This article discusses whether, and in what circumstances, NFTs might be found to be a “security” under federal securities laws. We identify key factors that might inform that analysis, as well as possible next steps for the regulation of NFTs by the Securities and Exchange Commission and other securities regulators such as the Financial Industry Regulatory Authority (FINRA) and state Attorneys General.
This article is the second in a multi-part series exploring the legal and regulatory implications surrounding the issuance, purchasing, and trading of NFTs. The first article, which addressed the current state of play, potential risks, and likely regulatory developments relating to the treatment of NFTs by federal anti-money laundering laws, is available here.
What are NFTs, AGAIN? (A QUICK REMINDER)
NFTs are digital assets encoded on a blockchain that represent control of a unique asset or set of rights. NFTs are “minted” by issuers or creators and are purchased through online exchanges or marketplaces. At the time of this writing, the overwhelming majority of NFT transactions were purchased with cryptocurrency.
NFTs are not, however, limited to the digital space. They “can also represent any type of physical asset, acting as a kind of ‘digital twin’ to anything existing in the real world and enabling the ownership and exchange of physical possessions within digital marketplaces.” One key characteristic of NFTs is provable control.
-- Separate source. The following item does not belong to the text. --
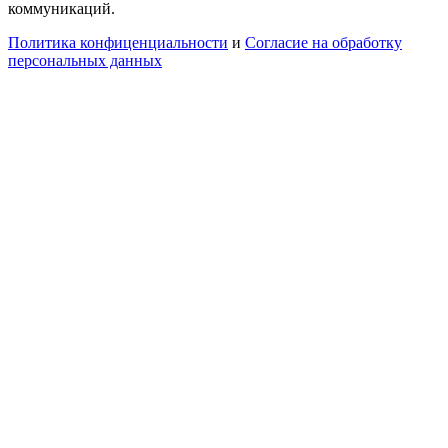
коммуникаций.
Политика конфиценциальности
и
Согласие на обработку
персональных данных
Given the reliability of blockchain technology and decentralized ledgers, an NFT holder can be confident that his or her control of the underlying asset(s) is secure. NFTs can also be accompanied by “smart contracts,” which allow the seller to place conditions on the token-holder’s rights, such as royalty payments to the original NFT creator. The conditions of an NFT’s underlying smart contract are designed to be automatically enforced by the NFT’s code on the blockchain.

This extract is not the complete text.